Setelah menempuh perjalanan selama empat hari penuh, Naruto dan Sakura akhirnya tiba di Desa Suara. Namun, mereka tidak serta-merta menuju menara tinggi yang menjulang di tengah desa itu. Keduanya sadar, menyerang tanpa persiapan hanya akan berujung pada kegagalan.

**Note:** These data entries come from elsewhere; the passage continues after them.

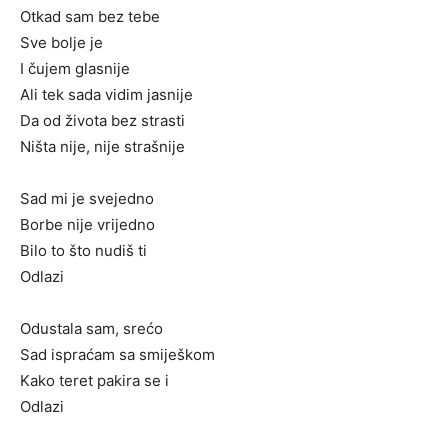
Otkad sam bez tebe
Sve bolje je
I čujem glasnije
Ali tek sada vidim jasnije
Da od života bez strasti
Ništa nije, nije strašnije
Sad mi je svejedno
Borbe nije vrijedno
Bilo to što nudiš ti
Odlazi
Odustala sam, srećo
Sad ispraćam sa smiješkom
Kako teret pakira se i
Odlazi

Mereka memilih bersembunyi sejenak, memulihkan tenaga, sekaligus menyusun rencana penyerangan. Sakura memecah keheningan dengan suara tegas namun tenang.
“Untuk sekarang kita istirahat dulu,” ujar Sakura. “Setelah itu kita susun rencana dan baru melakukan penyerangan. Dan ingat, Naruto, kita mulai serangan dengan meriah. Gunakan tiga puluh bayanganmu untuk melemparkan shuriken sebanyak mungkin ke arah lawan. Setelah itu, seperti biasa, kita berdua bekerja sama melumpuhkan sebanyak mungkin musuh yang ada.”
Naruto mengangguk mantap. Ia mempercayai strategi Sakura sepenuhnya.
Setelah beristirahat dan memastikan kondisi mereka kembali prima, Naruto dan Sakura pun melancarkan rencana yang telah disusun. Serangan dibuka dengan ledakan chakra. Tiga puluh Bunshin Naruto bermunculan serentak, melesat ke arah menara tinggi dan melemparkan shuriken secara bertubi-tubi, menciptakan hujan senjata yang mematikan.
Namun, apa yang mereka temukan di dalam menara membuat keduanya terkejut.
Tidak ada pasukan. Tidak ada penjaga. Di sana hanya berdiri satu sosok.
Itobou.
Pria bertubuh raksasa itu berdiri tenang, seolah telah menanti kedatangan mereka sejak awal. Dengan satu ayunan gada besar di tangannya, Itobou menangkis seluruh shuriken yang dilemparkan para Bunshin Naruto. Logam beradu dengan dentuman keras, memantul ke segala arah.
Tanpa memberi kesempatan, Itobou langsung menyerang balik. Setiap ayunan gadanya menghantam Bunshin Naruto satu per satu, menghilangkan mereka dalam kepulan asap putih. Dalam hitungan detik, seluruh bayangan lenyap seolah tak pernah ada.